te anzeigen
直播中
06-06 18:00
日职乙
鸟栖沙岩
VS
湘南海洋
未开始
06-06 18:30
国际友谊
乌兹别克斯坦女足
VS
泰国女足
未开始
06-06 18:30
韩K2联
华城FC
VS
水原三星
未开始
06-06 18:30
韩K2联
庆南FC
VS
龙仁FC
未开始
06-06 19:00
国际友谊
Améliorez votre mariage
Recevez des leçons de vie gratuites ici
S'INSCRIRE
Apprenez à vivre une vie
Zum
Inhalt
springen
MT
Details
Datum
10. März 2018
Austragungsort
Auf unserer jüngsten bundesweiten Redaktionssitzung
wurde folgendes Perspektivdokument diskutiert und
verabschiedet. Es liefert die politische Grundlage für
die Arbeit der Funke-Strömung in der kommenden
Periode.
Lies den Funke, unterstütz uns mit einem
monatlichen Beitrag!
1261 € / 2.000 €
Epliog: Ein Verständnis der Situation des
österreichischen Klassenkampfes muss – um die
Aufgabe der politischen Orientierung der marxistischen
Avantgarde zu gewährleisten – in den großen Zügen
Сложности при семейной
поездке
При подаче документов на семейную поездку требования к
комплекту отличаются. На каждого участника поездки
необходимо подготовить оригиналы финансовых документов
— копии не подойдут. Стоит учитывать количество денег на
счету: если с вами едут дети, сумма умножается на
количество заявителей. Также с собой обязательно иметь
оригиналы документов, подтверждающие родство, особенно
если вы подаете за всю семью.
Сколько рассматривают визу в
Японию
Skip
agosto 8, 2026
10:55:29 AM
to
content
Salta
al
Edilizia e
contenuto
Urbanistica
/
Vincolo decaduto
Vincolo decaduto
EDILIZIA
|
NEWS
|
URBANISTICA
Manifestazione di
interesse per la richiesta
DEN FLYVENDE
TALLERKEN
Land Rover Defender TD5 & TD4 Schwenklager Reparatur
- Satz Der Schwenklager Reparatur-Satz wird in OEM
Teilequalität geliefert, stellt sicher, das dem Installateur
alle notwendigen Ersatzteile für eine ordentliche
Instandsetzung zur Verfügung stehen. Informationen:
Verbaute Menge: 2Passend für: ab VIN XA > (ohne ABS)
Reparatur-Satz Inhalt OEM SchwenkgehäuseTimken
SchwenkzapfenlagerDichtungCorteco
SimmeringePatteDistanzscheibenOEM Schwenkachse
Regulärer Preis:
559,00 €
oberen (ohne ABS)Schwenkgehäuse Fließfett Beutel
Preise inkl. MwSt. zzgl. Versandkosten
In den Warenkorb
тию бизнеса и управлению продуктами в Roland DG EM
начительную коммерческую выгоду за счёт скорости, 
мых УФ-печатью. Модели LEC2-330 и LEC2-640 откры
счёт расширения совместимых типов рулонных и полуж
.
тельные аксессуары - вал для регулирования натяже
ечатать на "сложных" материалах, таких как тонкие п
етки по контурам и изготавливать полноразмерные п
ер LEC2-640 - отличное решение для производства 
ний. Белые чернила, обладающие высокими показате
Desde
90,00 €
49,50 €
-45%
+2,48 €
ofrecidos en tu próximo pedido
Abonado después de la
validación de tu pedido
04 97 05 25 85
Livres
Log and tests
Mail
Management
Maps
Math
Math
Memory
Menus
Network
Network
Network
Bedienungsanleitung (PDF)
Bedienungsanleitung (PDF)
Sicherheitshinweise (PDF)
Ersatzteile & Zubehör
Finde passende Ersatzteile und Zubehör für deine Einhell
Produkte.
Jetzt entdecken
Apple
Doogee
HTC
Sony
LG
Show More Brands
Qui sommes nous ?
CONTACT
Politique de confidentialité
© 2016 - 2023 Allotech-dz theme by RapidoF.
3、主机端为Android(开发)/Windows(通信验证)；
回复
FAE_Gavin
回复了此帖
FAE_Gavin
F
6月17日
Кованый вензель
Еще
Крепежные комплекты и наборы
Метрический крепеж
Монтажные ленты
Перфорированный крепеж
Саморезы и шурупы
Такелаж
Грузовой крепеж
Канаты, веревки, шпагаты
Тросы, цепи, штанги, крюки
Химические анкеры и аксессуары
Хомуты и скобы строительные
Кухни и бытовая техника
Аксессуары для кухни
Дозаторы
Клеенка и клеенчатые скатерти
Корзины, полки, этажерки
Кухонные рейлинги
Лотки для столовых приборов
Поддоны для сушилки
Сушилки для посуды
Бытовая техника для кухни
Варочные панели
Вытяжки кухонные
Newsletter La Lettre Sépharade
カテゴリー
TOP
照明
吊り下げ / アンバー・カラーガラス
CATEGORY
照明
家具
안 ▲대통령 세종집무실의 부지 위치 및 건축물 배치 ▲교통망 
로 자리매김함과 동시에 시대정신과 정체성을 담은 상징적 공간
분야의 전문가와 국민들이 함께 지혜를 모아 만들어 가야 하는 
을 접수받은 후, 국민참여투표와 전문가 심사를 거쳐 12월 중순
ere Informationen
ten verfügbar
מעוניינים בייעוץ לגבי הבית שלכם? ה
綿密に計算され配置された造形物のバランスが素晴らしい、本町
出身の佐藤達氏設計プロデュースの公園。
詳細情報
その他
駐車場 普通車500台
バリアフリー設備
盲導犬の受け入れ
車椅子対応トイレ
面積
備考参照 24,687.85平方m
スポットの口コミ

_Description of the task_.
Copy down every line of the entries containing the word "ohne".

_Task output_.
Verbaute Menge: 2Passend für: ab VIN XA > (ohne ABS)
oberen (ohne ABS)Schwenkgehäuse Fließfett Beutel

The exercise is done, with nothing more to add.